Taxpayers have been charged £700,000 to maintain a derelict asylum site that has never been used by the Home Office, The i Paper can reveal.
The Northeye site, in Bexhill-on-Sea, East Sussex, was bought under the previous Conservative government for £15.4m in September 2023 – more than double what the seller paid for it the year before.
The Home Office bought Northeye with the aim of providing around 1,400 bed spaces through a mix of refurbished and new buildings and reduce its reliance on asylum hotels.
Since the Home Office purchased the site, it has incurred more than £660,000 in maintenance, utility and security costs, as well as business rates, according to figures obtained by The i Paper through freedom of information (FoI) requests.
A report by the National Audit Office (NAO) last year, found the Home Office “cut corners” and “made poor decisions” during the purchase of the site, which was formerly HMP Northeye.
The NAO said the Home Office went ahead with the purchase despite identifying a contamination risk from asbestos-containing materials at the site, as well as costs to repair buildings of up to £20m – more than the site’s purchase price.
In February 2025, the cross-party Public Accounts Committee (PAC) also released a report saying the Home Office “repeatedly emphasised that it was working at pace to reduce its reliance on costly hotel accommodation for asylum seekers, but this does not excuse it from its responsibility to safeguard taxpayers’ money”.
“As we have previously found, in some cases these programmes have cost more than the alternative of using hotels,” the committee added.

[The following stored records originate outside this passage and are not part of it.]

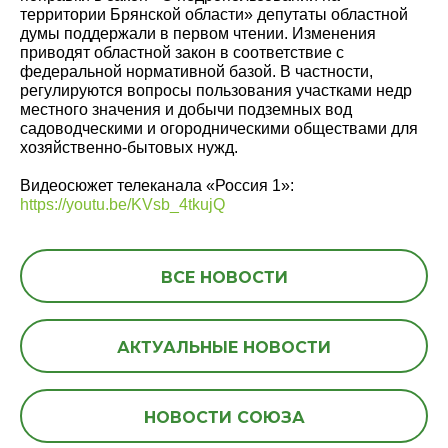
территории Брянской области» депутаты областной
думы поддержали в первом чтении. Изменения
приводят областной закон в соответствие с
федеральной нормативной базой. В частности,
регулируются вопросы пользования участками недр
местного значения и добычи подземных вод
садоводческими и огородническими обществами для
хозяйственно-бытовых нужд.
Видеосюжет телеканала «Россия 1»:
https://youtu.be/KVsb_4tkujQ
ВСЕ НОВОСТИ
АКТУАЛЬНЫЕ НОВОСТИ
НОВОСТИ СОЮЗА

The former site of HMP Northeye, near Bexhill, in southern England, is set to be turned into a housing development (Photo: Ben Stansall/AFP via Getty) The Home Office bought Northeye with the aim of providing around 1,400 bed spaces through a mix of refurbished and new buildings and reduce its reliance on asylum hotels (Photo: Dan Kitwood/Getty)The Home Office said it was currently in the process of negotiating an arrangement with Homes England to turn the Northeye site into a housing development.

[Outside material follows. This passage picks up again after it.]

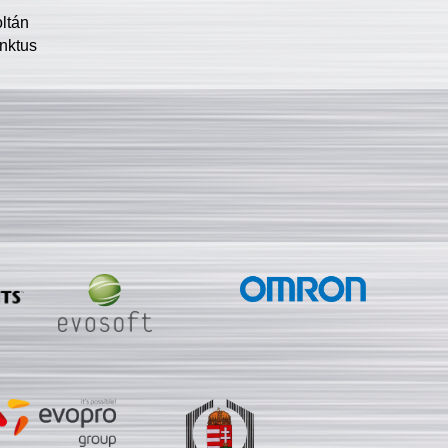
oltán
nktus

Responding to a separate FoI request, Homes England said it has spent £41,400 on “technical due diligence”, including ecology, access and transport surveys, as well as £5,000 on “valuation services”.
Commenting on The i Paper‘s findings, PAC chair Sir Geoffrey Clifton-Brown said: “The continuing burden on the public finances that the Northeye site represents is an inevitable consequence of the Home Office’s failure to do full due diligence before purchasing the site in the first place.”

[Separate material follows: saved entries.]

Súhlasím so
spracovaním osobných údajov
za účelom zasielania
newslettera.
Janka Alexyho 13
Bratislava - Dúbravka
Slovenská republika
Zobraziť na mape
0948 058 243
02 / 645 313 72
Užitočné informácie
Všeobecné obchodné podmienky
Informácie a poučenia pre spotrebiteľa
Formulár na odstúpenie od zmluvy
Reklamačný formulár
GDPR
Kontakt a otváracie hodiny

The Conservative MP added: “What the Home Office is now appearing to do within government is to be creating one financial loss after another. It is essential that this process be concluded as soon as possible instead of costing the taxpayer ever more money.”
Clifton-Brown urged the Home Office to make “full and open disclosure to any government agency thinking of taking on this site so they can make a value for money assessment around remediation on the basis of full information, including that of contamination onsite”.
The Northeye site was bought under the previous Conservative government for £15.4m in September 2023 – more than double what the seller paid for it the year before (Photo: Dan Kitwood/Getty)A Home Office spokesperson said the Government “inherited an asylum system under exceptional strain”, adding that it is looking for “more appropriate sites including disused accommodation, industrial and ex-military sites so we can reduce the impact on communities”.
Nicola David of One Life To Live, which campaigns against inappropriate accommodation for asylum seekers, said the Home Office has a “history of wasting taxpayer money by attempting to contain asylum seekers at totally unsuitable sites – sites which, unsurprisingly, never come to fruition or rapidly shut down”.
She pointed to the second example of RAF Linton-on-Ouse, where £2.9m of taxpayers’ cash was spent on a cancelled asylum accommodation site.
In the case of Northeye, Ms David said “it must be asked why the Government bought the site outright, for millions, when it would need flattening and redeveloping.
“This is not a fast or cost-effective solution, particularly as the Government sits on so much existing land with accommodation already in place. So what was the rationale?”
In May, Labour unveiled sweeping plans to reduce migration to the UK in its Immigration White Paper.
Hailed as a “clean break from the past”, the White Paper laid out plans to introduce stricter rules on the qualifications people need to get a skilled worker visa, an end to overseas recruitment for social care work and obligatory English language tests for students and workers arriving the UK.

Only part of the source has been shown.